Teachers on international contracts may need to do a visa run if they haven't entered on an employment visa and the process is started after entry. Many have to do it but generally it's only one visa run and costs covered by the school as well as organised.

If you enter mid way during a school year you are not paid fully for summer holidays and annual flight won't be until the full year. 

Unfortunately, without a contract they are doing what they like with you which is unethical and not an education environment you want to be in. As BedouGirl mentioned....cut your losses and find another school where you can ensure this experience helps you negotiate a correct package.
Even though the school year is about to start many schools have non starters in staff so put your name down with an agency or email your CV to the Deputy or Principals.


----------



## Bloomindale (Jun 22, 2014)

Hi,

I am suprised we are almost in the same boat. This is my experience: 

My new job (teaching) started in April and was informed that we ( company and myself) will sign the contract after a month.
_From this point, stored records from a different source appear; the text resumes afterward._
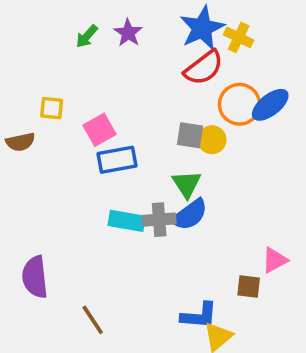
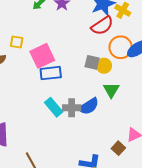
pink square: (99, 130) -> (42, 56), size x1.4
green triangle: (187, 184) -> (111, 90), moved
cyan rectangle: (127, 221) -> (54, 107), turned 36
brown square: (249, 286) -> (118, 148), turned 32

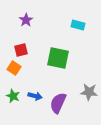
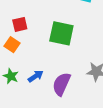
blue arrow: (35, 96) -> (36, 76), turned -48

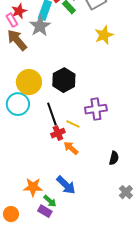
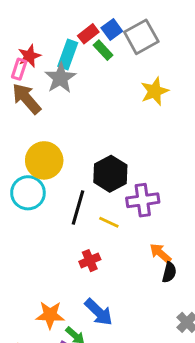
pink rectangle: (12, 20) -> (19, 69), turned 48
black hexagon: (64, 80) -> (110, 174), moved
black line: (52, 114) -> (78, 208), turned 35
red cross: (58, 133) -> (90, 261), moved
orange arrow: (71, 148) -> (160, 253), moved

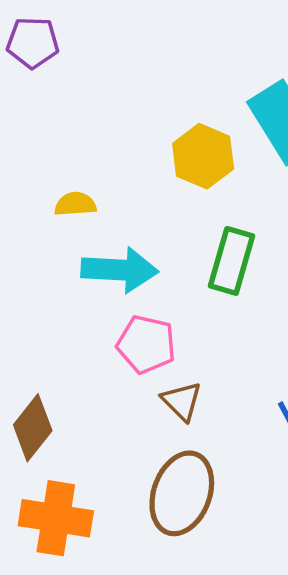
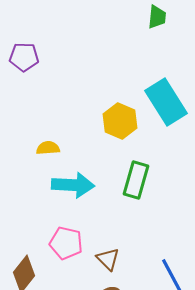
pink pentagon: (146, 344) -> (66, 243), moved

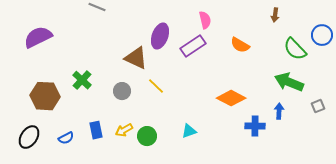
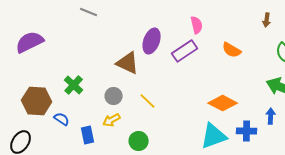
yellow line: (156, 86) -> (148, 101), moved
yellow arrow: (124, 130) -> (112, 120), moved
cyan triangle: (189, 131) -> (214, 136), moved, size x1.8
blue semicircle: (66, 138) -> (62, 119), moved, turned -119

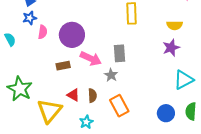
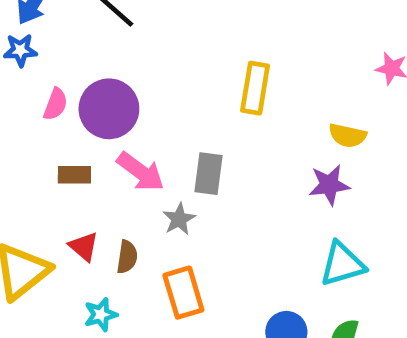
pink semicircle: (43, 32) -> (55, 104), moved

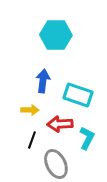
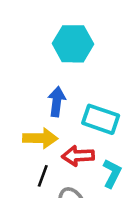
yellow arrow: (30, 110) -> (40, 138), size x1.5

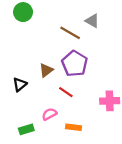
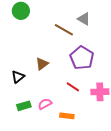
purple pentagon: (75, 64) -> (82, 58), moved
red line: (66, 92) -> (73, 87), moved
green rectangle: (26, 129) -> (24, 106), moved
Unfortunately, it did not happen as the employer decided to postpone the employment visa process till my return this September. So technically speaking, I was working illegally on a tourist visa. 

For the 2 months of summer holiday, I was not given a salary but my employer paid for my airline ticket for this september from UK to UAE. As for the return trip home (UK), I have to fork out my own monies. Looking at the financial situation of the company, I don't think my colleagues are being paid during the summer holiday. 

Although I am bound to return, the company has yet to send an offer letter and entry visa. They claimed its too late to prepare them. 

Personally, I wonder if I should return as I feel that the company is not genuine. 

Have you thought of applying for another job? I hope you would be able to find a good solution for your situation.  






ADteacher said:


> Started in new position April 2015 in a private school - international hire.
> Still no visa, medical card or labor contract - only signed offer apparently
> 
> Contract states - all ADEC calendared holidays and public holidays nothing about prorata holidays. So I was a bit confused when other staff said don't expect to get paid!
> ...


----------



## BedouGirl (Sep 15, 2011)

Bloomindale said:


> Hi, I am suprised we are almost in the same boat. This is my experience: My new job (teaching) started in April and was informed that we ( company and myself) will sign the contract after a month. Unfortunately, it did not happen as the employer decided to postpone the employment visa process till my return this September. So technically speaking, I was working illegally on a tourist visa. For the 2 months of summer holiday, I was not given a salary but my employer paid for my airline ticket for this september from UK to UAE. As for the return trip home (UK), I have to fork out my own monies. Looking at the financial situation of the company, I don't think my colleagues are being paid during the summer holiday. Although I am bound to return, the company has yet to send an offer letter and entry visa. They claimed its too late to prepare them. Personally, I wonder if I should return as I feel that the company is not genuine. Have you thought of applying for another job? I hope you would be able to find a good solution for your situation.


If I was in your shoes, I wouldn't bother coming back. What can they do? They employed you illegally. They're not going to chase you for the cost of your flight. Write to them and say you are declining their offer. I've got a feeling they can't get visas, it could be their license is blocked for some reason or simply that they don't have the funds to pay the deposits and the fees.


----------



## Bloomindale (Jun 22, 2014)

Hi BedouGirl,

Thanks for your comment. 

Apart from working illegally, I was also requested by the employer to lie to the authority if they found out that I am working on a tourist visa. 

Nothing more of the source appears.